Pİ'NİN YAŞAMI

 Yan Martel'in aynı adı taşıyan romanından sinemaya aktarılan bu film, gerek görselliği ile gerekse anlattığı sıra dışı hikayesi gerçek bir sinema şöleni sunuyor. Film izledikten  sonra, zamanınızın boşa geçmeyeceğini anladığınızda hak vereceksiniz sizde.

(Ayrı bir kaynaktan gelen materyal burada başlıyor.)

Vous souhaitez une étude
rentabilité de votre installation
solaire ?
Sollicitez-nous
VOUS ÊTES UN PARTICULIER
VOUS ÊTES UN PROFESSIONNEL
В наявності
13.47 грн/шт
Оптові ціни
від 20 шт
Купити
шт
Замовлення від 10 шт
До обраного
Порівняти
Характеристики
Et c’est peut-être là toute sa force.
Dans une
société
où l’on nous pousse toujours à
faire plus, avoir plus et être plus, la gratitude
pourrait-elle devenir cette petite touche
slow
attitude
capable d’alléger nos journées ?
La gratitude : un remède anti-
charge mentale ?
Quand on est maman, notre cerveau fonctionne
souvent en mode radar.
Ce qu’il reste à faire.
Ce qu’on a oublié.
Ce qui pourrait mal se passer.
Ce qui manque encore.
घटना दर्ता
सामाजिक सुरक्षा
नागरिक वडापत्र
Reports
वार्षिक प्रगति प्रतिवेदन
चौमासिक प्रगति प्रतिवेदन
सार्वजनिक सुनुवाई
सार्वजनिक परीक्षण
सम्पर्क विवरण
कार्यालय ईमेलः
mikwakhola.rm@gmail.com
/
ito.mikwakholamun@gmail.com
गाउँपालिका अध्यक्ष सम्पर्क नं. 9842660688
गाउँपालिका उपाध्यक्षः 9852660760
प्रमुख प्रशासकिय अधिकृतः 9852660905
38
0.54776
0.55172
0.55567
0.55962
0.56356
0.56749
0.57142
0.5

Film, Pi'nin öncelikle adının nasıl Pi olduğunu anlatarak başlıyor. Daha sonra babasının Hindistanda'ki hayvanat bahçesini satarak Kanada'ya yerleşmeye karar verip, yola çıkmasıyla asıl konuya geliyoruz. Ama en baştan beri anlatılanlarda sıkmıyor insanı. Pasifik okyanusunda çıkan fırtına yüzünden gemi batar ve Pi, bir filikada yaralı bir zebra, hırçın bir sırtlan, yavrusunu kaybetmiş bir goril ve  bir Bengal kaplanıyla baş başa kalırlar.

Pi'nin 3 dine de inanması, bu filmin bütün dünyayı kucaklamaya çalışması gibi geldi bana. Zaten filmde en çaresiz zamanlarda inançların ne kadar önemli olduğunu vurguluyor.

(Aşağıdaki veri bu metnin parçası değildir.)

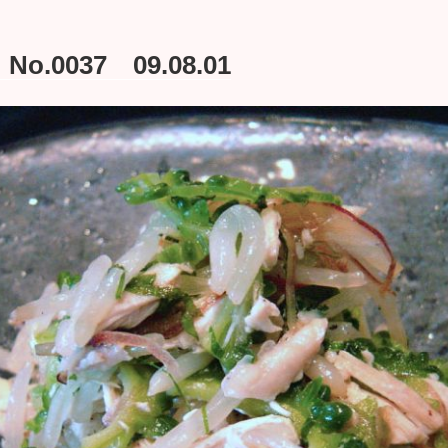
.0037 09.08.01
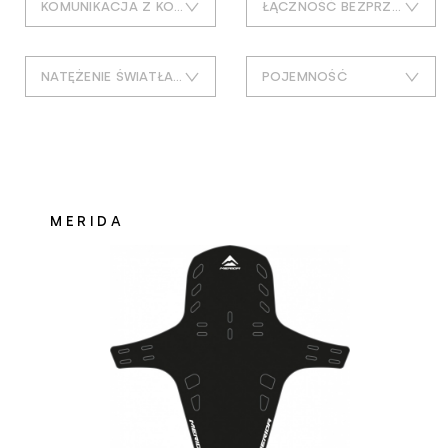
KOMUNIKACJA Z KOMPUTEREM
ŁĄCZNOŚĆ BEZPRZEWODOWA
nawigacje rowerowe
tak
ant+
czujniki i akcesoria
NATĘŻENIE ŚWIATŁA [LUX]
POJEMNOŚĆ
usb-
bluetooth
bagażniki do roweru
1
16kg
tak
bagażniki
1,3
260 cm3
transport i przechowywanie roweru
1.85
4kg
MERIDA
bagażniki samochodowe na dach
2
500 ml
akcesoria do bagażników samochodowych
2,5/1
5kg
błotniki rowerowe
25
620 ml
błotniki
33,6
dwa rowery
bidony i koszyki
4
jeden rower
koszyki na bidon
33.6
maksymalne obciążenie 45 kg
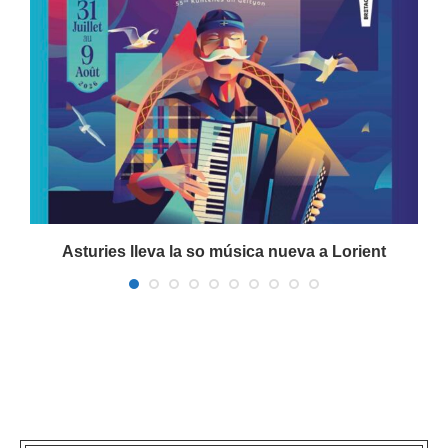
Asturies lleva la so música nueva a Lorient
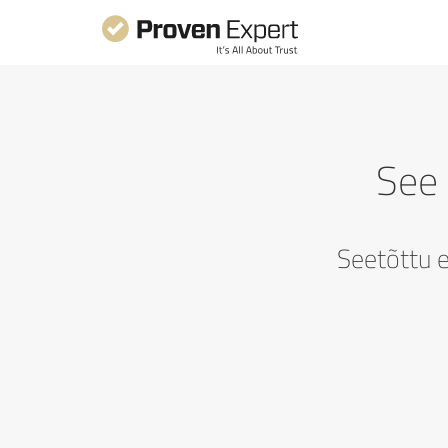
See 
Seetõttu e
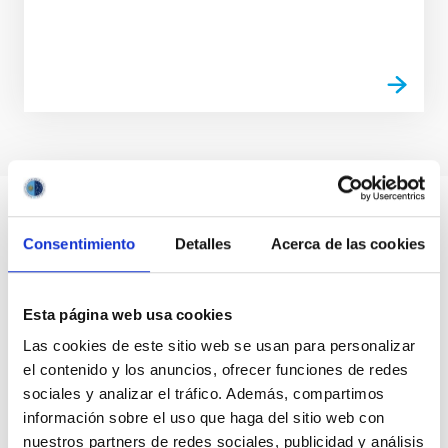
Consentimiento
Detalles
Acerca de las cookies
Esta página web usa cookies
Las cookies de este sitio web se usan para personalizar
el contenido y los anuncios, ofrecer funciones de redes
sociales y analizar el tráfico. Además, compartimos
información sobre el uso que haga del sitio web con
nuestros partners de redes sociales, publicidad y análisis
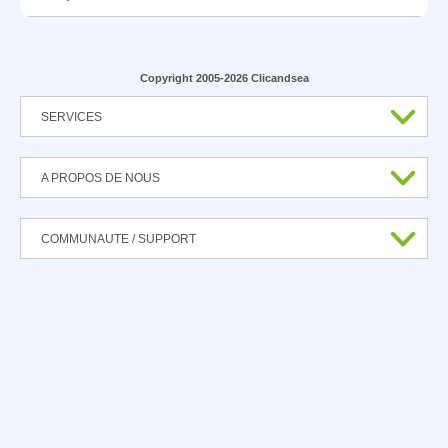
Copyright 2005-2026 Clicandsea
SERVICES
A PROPOS DE NOUS
COMMUNAUTE / SUPPORT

İlk başlarda, Pi'nin olgun yaşlardan, başından geçeni anlatıyor olması hoşuma gitmemişti. Ama sonradan anlıyorsunuz filmin sonundaki sizi düşündürecek sürpriz için gerekli.

Sanırım film Türkiye'de gösterimden kalktı. Özellikle sinemalarda 3D izlenmesi gereken bir film olduğunu düşünüyorum. Ama izleyemeyenler için mutlaka izlenilmesi gerekende bir film. Bakalım 11 dalda oscar adayı olan bu film, kaç oscarı toplayablicek.

Merak edenler için söyleyeyim. Duyduğuma göre bengal kaplanının bir kaç sahnesi hariç, çoğu sahneleri bilgisayardan yapılmış.